* _WHAT YOU NEED TO DO_
Output only the lines below that start at the line containing "8 (800) 350-39-72" and end at the line containing "päämajassa New Yorkissa ja Argentiinan", with both ends kept.

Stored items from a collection

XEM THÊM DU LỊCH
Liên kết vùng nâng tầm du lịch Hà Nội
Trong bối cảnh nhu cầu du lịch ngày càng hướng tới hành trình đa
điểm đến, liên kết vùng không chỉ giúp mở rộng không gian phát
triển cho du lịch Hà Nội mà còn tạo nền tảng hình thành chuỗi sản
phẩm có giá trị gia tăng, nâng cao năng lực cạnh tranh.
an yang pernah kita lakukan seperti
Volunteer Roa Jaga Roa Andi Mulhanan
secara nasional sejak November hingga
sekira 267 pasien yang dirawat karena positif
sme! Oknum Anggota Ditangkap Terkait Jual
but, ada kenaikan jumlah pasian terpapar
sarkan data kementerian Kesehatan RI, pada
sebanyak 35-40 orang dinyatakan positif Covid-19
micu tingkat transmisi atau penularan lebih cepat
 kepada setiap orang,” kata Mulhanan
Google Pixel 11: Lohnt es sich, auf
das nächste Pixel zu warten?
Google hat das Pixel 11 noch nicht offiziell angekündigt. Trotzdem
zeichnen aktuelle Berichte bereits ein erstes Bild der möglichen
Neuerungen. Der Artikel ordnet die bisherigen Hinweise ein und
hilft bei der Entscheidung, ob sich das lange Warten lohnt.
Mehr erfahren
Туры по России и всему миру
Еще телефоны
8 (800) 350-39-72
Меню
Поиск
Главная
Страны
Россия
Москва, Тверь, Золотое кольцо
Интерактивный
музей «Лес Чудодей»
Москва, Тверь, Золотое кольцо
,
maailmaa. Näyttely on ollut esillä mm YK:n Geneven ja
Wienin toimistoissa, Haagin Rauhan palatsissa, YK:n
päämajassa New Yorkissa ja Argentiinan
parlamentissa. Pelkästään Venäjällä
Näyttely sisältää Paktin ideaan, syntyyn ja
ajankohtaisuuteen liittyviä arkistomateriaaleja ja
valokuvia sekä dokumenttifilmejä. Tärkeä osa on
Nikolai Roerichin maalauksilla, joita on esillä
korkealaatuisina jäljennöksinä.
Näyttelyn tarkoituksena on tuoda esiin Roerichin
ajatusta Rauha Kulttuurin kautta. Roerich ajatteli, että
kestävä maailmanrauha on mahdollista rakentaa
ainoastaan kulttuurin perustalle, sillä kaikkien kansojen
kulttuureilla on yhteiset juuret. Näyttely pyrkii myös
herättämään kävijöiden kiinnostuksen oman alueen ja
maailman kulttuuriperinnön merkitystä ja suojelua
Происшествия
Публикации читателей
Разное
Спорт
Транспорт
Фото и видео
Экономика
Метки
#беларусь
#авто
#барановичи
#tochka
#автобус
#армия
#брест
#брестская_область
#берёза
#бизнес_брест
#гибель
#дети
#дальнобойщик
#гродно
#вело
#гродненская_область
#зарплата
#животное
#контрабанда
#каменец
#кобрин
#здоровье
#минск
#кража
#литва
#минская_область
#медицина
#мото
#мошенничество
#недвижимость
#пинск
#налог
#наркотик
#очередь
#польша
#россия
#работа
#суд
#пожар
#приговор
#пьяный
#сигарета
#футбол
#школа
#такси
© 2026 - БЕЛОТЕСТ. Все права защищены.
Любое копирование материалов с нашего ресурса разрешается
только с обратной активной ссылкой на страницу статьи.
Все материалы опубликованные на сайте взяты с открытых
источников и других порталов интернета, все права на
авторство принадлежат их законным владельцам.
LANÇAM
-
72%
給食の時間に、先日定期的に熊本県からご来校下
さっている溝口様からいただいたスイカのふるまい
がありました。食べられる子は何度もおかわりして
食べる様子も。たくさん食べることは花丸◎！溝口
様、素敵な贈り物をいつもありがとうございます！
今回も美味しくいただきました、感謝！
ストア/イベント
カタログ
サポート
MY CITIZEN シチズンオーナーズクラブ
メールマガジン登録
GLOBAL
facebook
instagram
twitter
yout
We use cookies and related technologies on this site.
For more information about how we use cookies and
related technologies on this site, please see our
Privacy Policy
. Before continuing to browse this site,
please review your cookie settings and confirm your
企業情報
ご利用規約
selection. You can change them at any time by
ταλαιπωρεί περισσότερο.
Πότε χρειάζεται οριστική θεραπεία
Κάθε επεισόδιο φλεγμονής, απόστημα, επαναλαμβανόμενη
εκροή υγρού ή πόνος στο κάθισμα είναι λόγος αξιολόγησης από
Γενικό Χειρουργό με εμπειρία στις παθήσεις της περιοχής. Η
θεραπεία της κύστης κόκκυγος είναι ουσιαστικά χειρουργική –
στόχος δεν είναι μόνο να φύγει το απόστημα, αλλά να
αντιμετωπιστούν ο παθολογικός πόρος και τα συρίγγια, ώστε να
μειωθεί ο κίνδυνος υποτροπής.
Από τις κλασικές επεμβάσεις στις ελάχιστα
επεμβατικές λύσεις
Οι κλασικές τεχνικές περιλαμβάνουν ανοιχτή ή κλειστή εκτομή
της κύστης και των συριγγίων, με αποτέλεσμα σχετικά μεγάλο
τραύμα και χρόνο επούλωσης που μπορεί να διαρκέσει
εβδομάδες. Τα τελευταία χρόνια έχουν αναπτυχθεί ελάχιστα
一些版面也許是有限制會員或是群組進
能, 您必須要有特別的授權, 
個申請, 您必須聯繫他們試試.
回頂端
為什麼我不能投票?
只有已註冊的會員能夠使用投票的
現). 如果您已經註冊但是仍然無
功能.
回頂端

* _ANSWER SECTION_
8 (800) 350-39-72
Меню
Поиск
Главная
Страны
Россия
Москва, Тверь, Золотое кольцо
Интерактивный
музей «Лес Чудодей»
Москва, Тверь, Золотое кольцо
,
maailmaa. Näyttely on ollut esillä mm YK:n Geneven ja
Wienin toimistoissa, Haagin Rauhan palatsissa, YK:n
päämajassa New Yorkissa ja Argentiinan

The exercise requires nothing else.